Saturday, September 28, 2019

PEOPLE vs. SARCIA (Criminal Law Review 1)

G.R. No. 169641               September 10, 2009
PEOPLE OF THE PHILIPPINES, Plaintiff-Appellee, 
vs.
RICHARD O. SARCIA, Accused-Appellant.

FACTS:
The crime of rape was allegedly committed sometime in 1996 against AAA, a five (5) year old girl. After almost four (4) years, AAA’s father filed a complaint for acts of lasciviousness against herein accused-appellant on July 7, 2000. Upon review of the evidence, the Office of the Provincial Prosecutor at Ligao, Albay upgraded the charge to rape.

The facts was culled from the record that on December 16, 1996, five-year-old [AAA], together with her [cousin and two other playmates], was playing in the yard of Saling Crisologo near a mango tree.

Suddenly, appellant appeared and invited [AAA] to go with him to the backyard of Saling Crisologo’s house. She agreed. Unknown to appellant, [AAA’s cousin] followed them.

Upon reaching the place, appellant removed [AAA’s] shorts and underwear. He also removed his trousers and brief. Thereafter, he ordered [AAA] to lie down on her back. Then, he lay on top of her and inserted his penis into [AAA’s] private organ. Appellant made an up-and-down movement ("Nagdapadapa tabi"). [AAA] felt severe pain inside her private part and said "aray." She also felt an intense pain inside her stomach.

[AAA’s cousin], who positioned herself around five (5) meters away from them, witnessed appellant’s dastardly act. 

ISSUE:
Whether the penalty for the crime of rape be mitigated because of minority of the accused at the time of the commission of the offense.

RULING:
Yes. Article 335 of the Revised Penal Code, as amended by Republic Act No. 7659, was the governing law at the time the accused-appellant committed the rape in question. Under the said law, the penalty of death shall be imposed when the victim of rape is a child below seven years of age. In this case, as the age of AAA, who was five (5) years old at the time the rape was committed, was alleged in the information and proven during trial by the presentation of her birth certificate, which showed her date of birth as January 16, 1991, the death penalty should be imposed.

However, this Court finds ground for modifying the penalty imposed by the CA. We cannot agree with the CA’s conclusion that the accused-appellant cannot be deemed a minor at the time of the commission of the offense to entitle him to the privileged mitigating circumstance of minority pursuant to Article 68(2) of the Revised Penal Code. When accused appellant testified on March 14, 2002, he admitted that he was 24 years old, which means that in 1996, he was 18 years of age. As found by the trial court, the rape incident could have taken place "in any month and date in the year 1996." Since the prosecution was not able to prove the exact date and time when the rape was committed, it is not certain that the crime of rape was committed on or after he reached 18 years of age in 1996. In assessing the attendance of the mitigating circumstance of minority, all doubts should be resolved in favor of the accused, it being more beneficial to the latter. In fact, in several cases, this Court has appreciated this circumstance on the basis of a lone declaration of the accused regarding his age.

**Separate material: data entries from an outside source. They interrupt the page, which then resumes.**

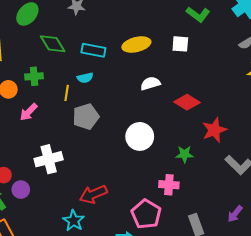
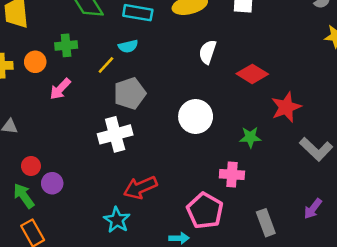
white semicircle: (150, 83) -> (208, 52), turned -54
yellow line: (67, 93) -> (106, 65), turned 35
white cross: (49, 159) -> (115, 134), moved

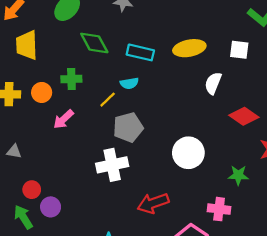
white semicircle: (208, 52) -> (213, 83), moved
red arrow: (140, 188) -> (153, 203), moved

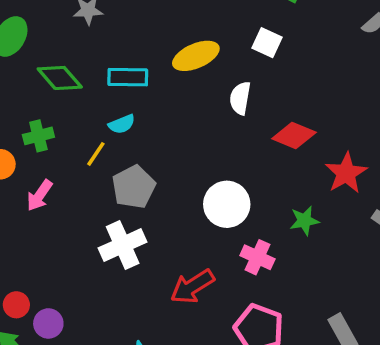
white square: (239, 50) -> (267, 43), turned 30
pink cross: (219, 209) -> (257, 257), moved, turned 30

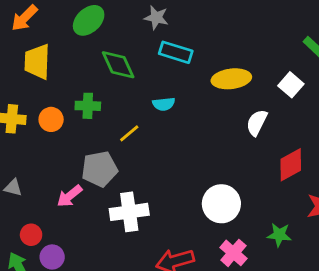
cyan rectangle: (128, 77) -> (176, 52), moved
cyan semicircle: (122, 124) -> (164, 104), moved
red diamond: (294, 135) -> (291, 165), turned -68
gray pentagon: (134, 187) -> (100, 169), moved
pink arrow: (40, 195) -> (70, 196), moved

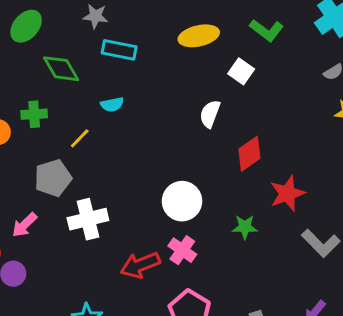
yellow ellipse: (231, 79) -> (199, 36), moved
pink arrow: (70, 196) -> (24, 225), moved
pink cross: (233, 253) -> (182, 250), moved

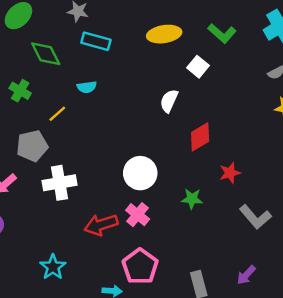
green cross: (34, 114) -> (20, 91), turned 30
red star: (287, 193) -> (230, 173), size x0.7

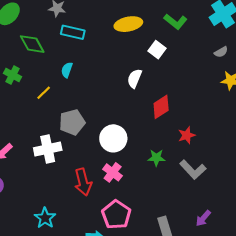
cyan semicircle: (87, 87) -> (67, 70), turned 119
gray pentagon: (32, 146) -> (72, 122), moved
gray L-shape: (255, 217) -> (193, 170), moved
red arrow: (101, 225) -> (83, 182), turned -84

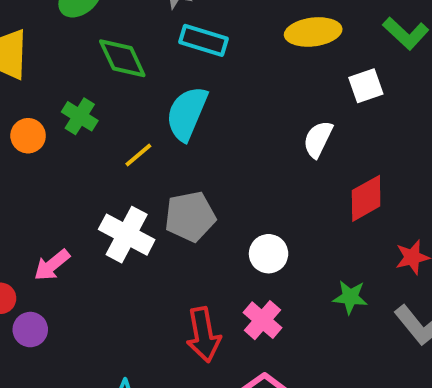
white square: (157, 50) -> (366, 86), turned 30
cyan semicircle: (67, 70) -> (187, 113), size x1.8
white circle: (113, 138) -> (269, 254), size x0.7
white cross: (48, 149) -> (127, 235), moved, turned 36

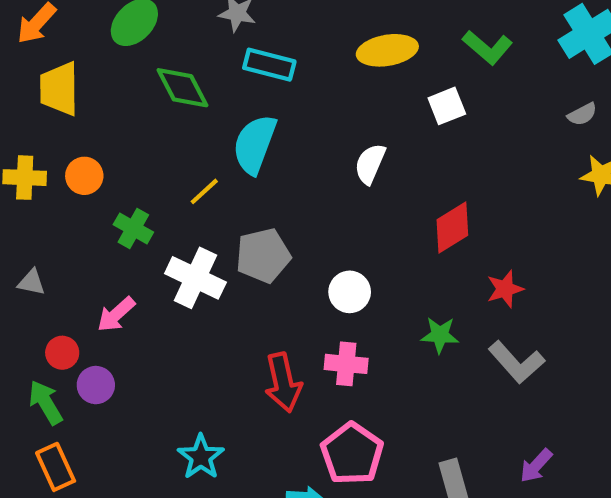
green cross: (80, 116) -> (133, 228), moved
white semicircle: (318, 139) -> (370, 164), moved
pink cross: (262, 320) -> (346, 364), turned -33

Under Article 68 of the Revised Penal Code, when the offender is a minor under 18 years, the penalty next lower than that prescribed by law shall be imposed, but always in the proper period. However, for purposes of determining the proper penalty because of the privileged mitigating circumstance of minority, the penalty of death is still the penalty to be reckoned with.35 Thus, the proper imposable penalty for the accused-appellant is reclusion perpetua.